巻き返しを図る「ボーイング787」、愛称ドリームライナーというこの機種は、実は日本とも深い関係にある機種なのでした。

ボーイング社と日本

ボーイング社の機体製造には、これまでも日本の企業が多く関わってきました。

割合で言うと、ボーイング767で15%、ボーイング777で21%のところ、「ボーイング787」では35%が日本の企業での製造となっています。

さらに、機体の50%に使われる炭素繊維の複合材料は東レが一括受注しているなど、日本の企業に任された部分の大きさが目立ちます。

このように、日本の企業とボーイング社との結びつきは強いのですが、それだけではなく、経済産業省はボーイング社と技術協力に係る合意書を交わし、国としてその結びつきをより強力なものとしています。

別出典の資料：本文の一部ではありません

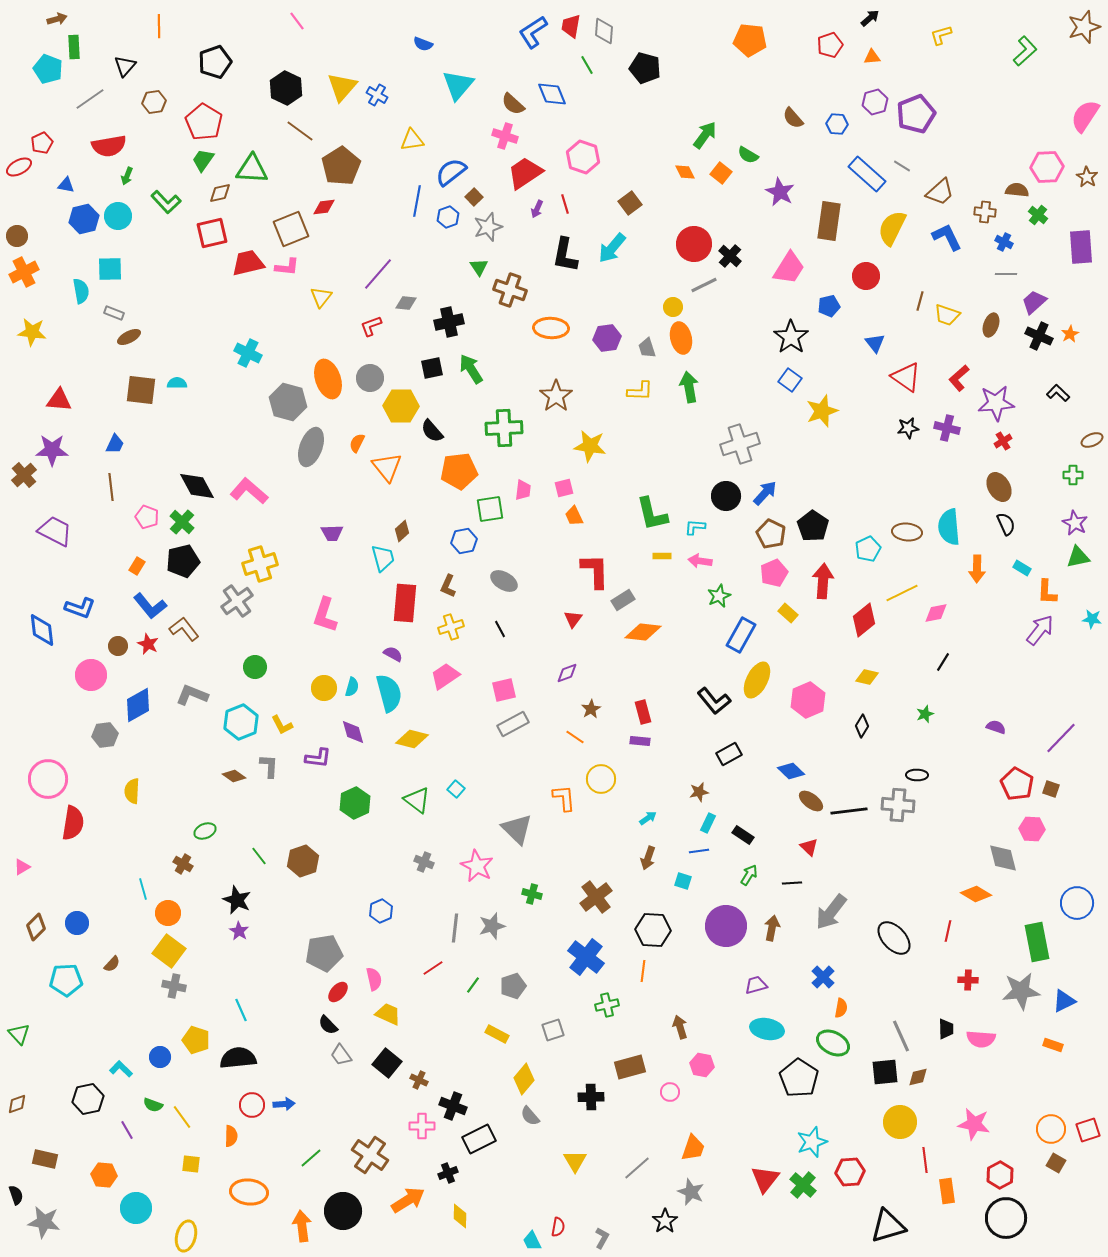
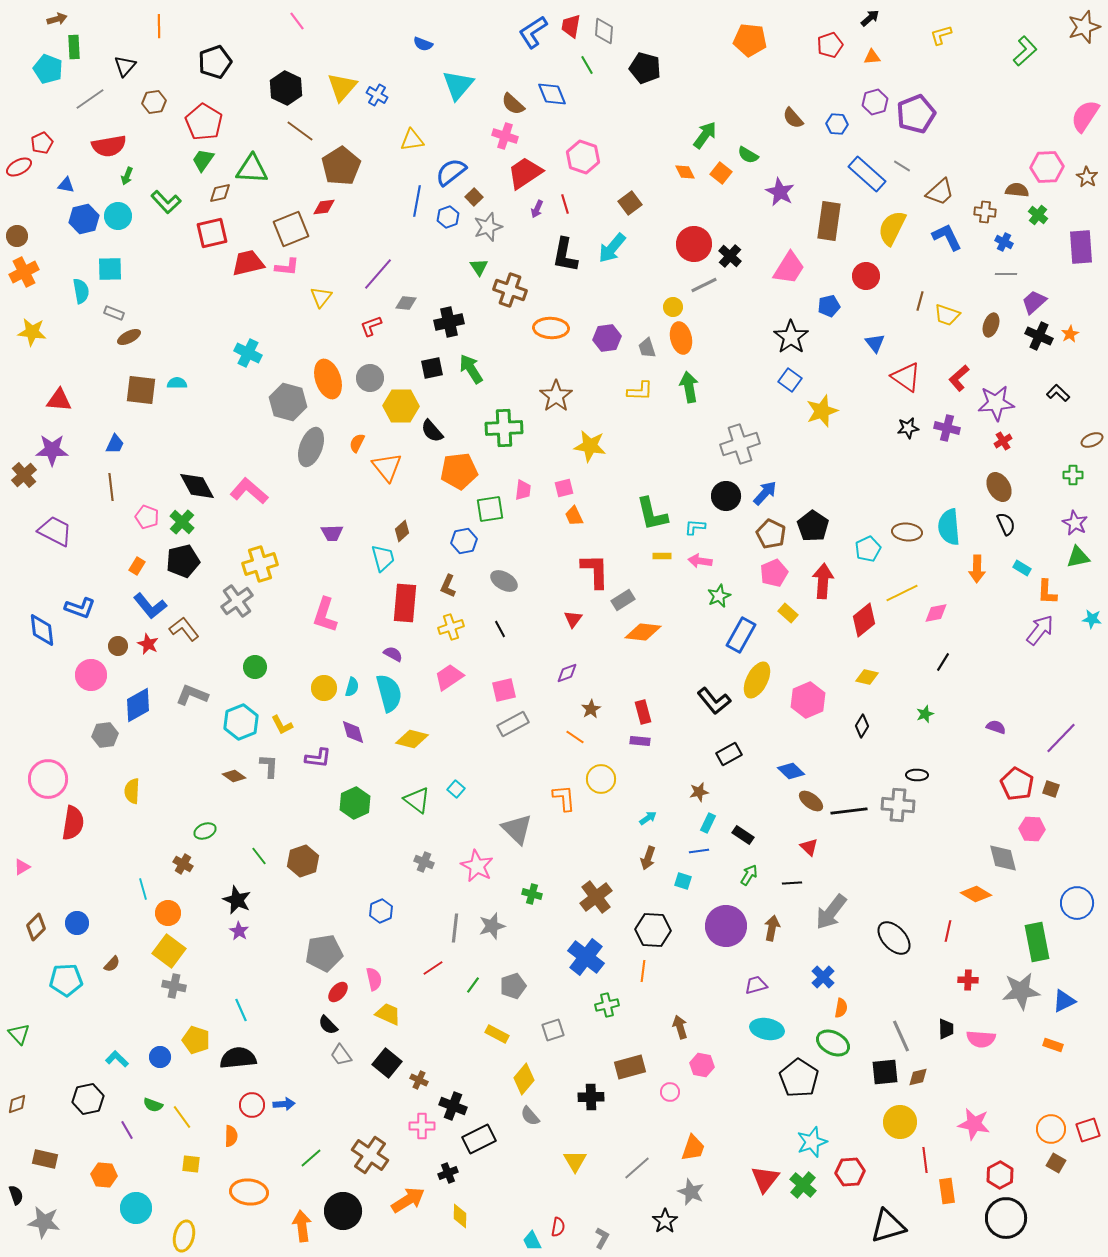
pink trapezoid at (445, 676): moved 4 px right, 1 px down
cyan L-shape at (121, 1069): moved 4 px left, 10 px up
yellow ellipse at (186, 1236): moved 2 px left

この合意書の狙いとして、一つにはボーイング社が機体の製造を自社に戻しつつある点が挙げられます。

ボーイング787では三菱重工業が携わっていた主翼の製造ですが、ボーイング777X(2020年投入予定)では自社での製造とするなどの動きがあり、そこに待ったをかけたいものと考えられます。

もう一つは、ボーイング社はブラジルの企業とも協力関係の合意があり、日本としてはライバルとなるわけで、機体製造の割合を持っていかれないうちに、関係を確固たるものにしておきたい思惑もあるのでしょう。

とは言え、日本とボーイング社とは、実に65年以上のパートナーシップがあります。

上記の技術協力の合意書締結の際に来日したボーイング社CTOのグレッグ・ハイスロップ氏はこう述べています。

「航空業界の将来を形作っていくうえでパートナーを探そうと思ったら、日本以外にないと考えている」

次世代の航空機は、より電動化の進んだものとなるでしょう。

そこに日本の技術が多く採用されるよう期待されています。

まとめ

知っているようでよく知らない「ボーイング社」について、できるだけわかりやすく解説しました。